I feel better now, thanks. So with that out of the way, I still have to say there's a fun game in here.
"Aquadukt" is for 2-4 players
1) 20 sided die
5) Blue gemstones (Wells)
8) Mountain Tiles (only used in different game variants)
36) Canal sticks
112) House tiles that come in 4 color
The game board is split into 20 different areas, with each area containing 4,5, or 6 fields. Each player starts out with 22, 25 or 28 House tiles (depending on the number of players). Each tile depicts either 1,2,3 or 4 houses on it and each player sorts out 4 stacks of house tiles in front of themselves, with each stack containing a set number of houses. i.e.: 1 stack of 4 house titles, another of 3 house tiles, etc. The Wells and Canals are placed off to the side of the board.
The winner of the game is the player that builds the most houses AND supplies them with water.
On your turn you choose ONE of the following actions:
1) Build Houses
2) Place a Water Well
3) Build Canals
The player may roll the die up to 3 times per turn. For each roll, the player may place any house tile in the area number indicated by the die roll, provided there's a free space and the area isn't being supplied by water. If there isn't a free space in the area, the player may re-roll the die. If the space you'd like to place your house tile on is already being supplied by water, you must place your lowest number house title there. In other words, using a title from your 1 house stack or from your 2 house stack if all your 1 houses are gone, etc. If a player decides not to place a house tile after any of his 3 rolls, his turn is over.
PLACE A WATER WELL:
The player may place one Blue Gemstone (Water Well) on any intersecting line on the board, which are between fields, provided that they're no other Wells within five spaces of the one your placing.
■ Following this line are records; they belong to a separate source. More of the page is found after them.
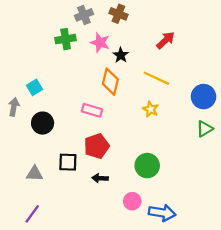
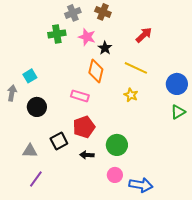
black square: (68, 162) -> (59, 141), turned -30
green circle: (147, 166) -> (117, 145), moved
purple line: (32, 214) -> (36, 179), moved

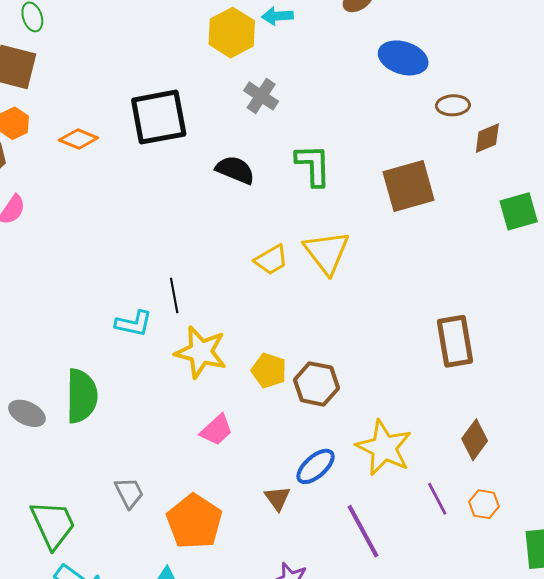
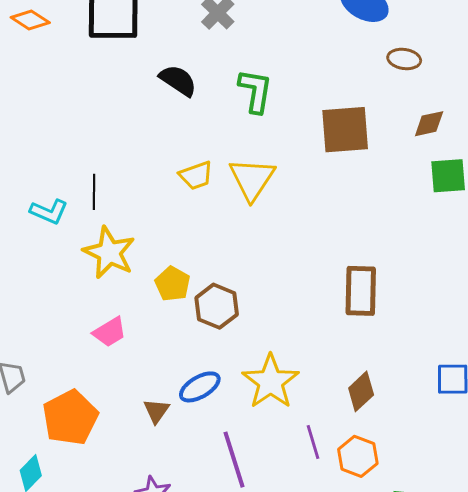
brown diamond: (487, 138) -> (429, 124), moved
orange hexagon: (484, 504) -> (358, 456), size x1.4

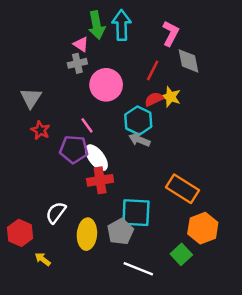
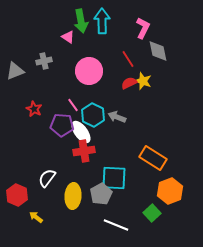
gray cross: (77, 63) -> (44, 61), moved
red line: (153, 70) -> (128, 59), turned -60
gray triangle: (31, 98) -> (15, 71), moved, turned 36
cyan hexagon: (138, 121) -> (93, 115), moved

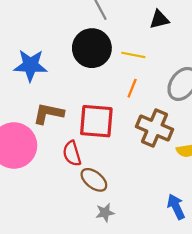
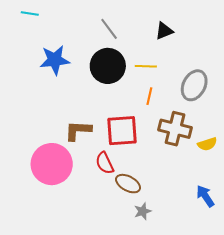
blue star: (30, 65) -> (55, 60), moved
Once there's at least one Well on the board, canals may be placed. You may place 1 or 2 canals with the following restrictions:
Canals are built in between the fields and are water sources for the houses adjacent to them. The canals have to be connected with exactly one Well at a time. Canals may change directions but may not branch off. From each well, there can only be a maximum of two canals leaving from it. There's also the possibility of creating a Double Canal, by placing a canal along side another already on the board. Double canals supply water to one extra space to either side of them, very much like a water sprinkler.
As soon as all the areas in a field are filled up with tiles, all the tiles that are not supplied with water, are removed from the board.
GAME END & SCORING:
In any given round when all players have taken their turns and all the canals have been placed, the game ends. Any house tiles on the board that are not being supplied with water are all removed. Now each player counts the number of houses they have that are being supplied with water and the player with the most houses wins. In the event of a tie, the player with the most house tiles being supplied with water wins.
THOUGHTS ON THE GAME:
It's not covered in the rules but it makes sense to have to place at least 1 house tile when rolling the die to build houses. This prevents the players from basically being able to pass each turn and opens up the possibility of being forced to remove all the unwatered tiles in an area when there's one one free spot left.
"Aquadukt" is a game that anyone can play and enjoy. It's certainly not rocket science but nor does it have to be. Not everyone wants to sit down a play a game of "Go" on game night. By the same token, most probably most won't want to play tic-tac-toe either and there's much more to think about with this game. To sum up, "Aquadukt" is a fast strategy game, with enough interesting choices, so that the better player should win most of the time. They say "Beauty is only skin deep" and "Aquadukt" certainly proves that point.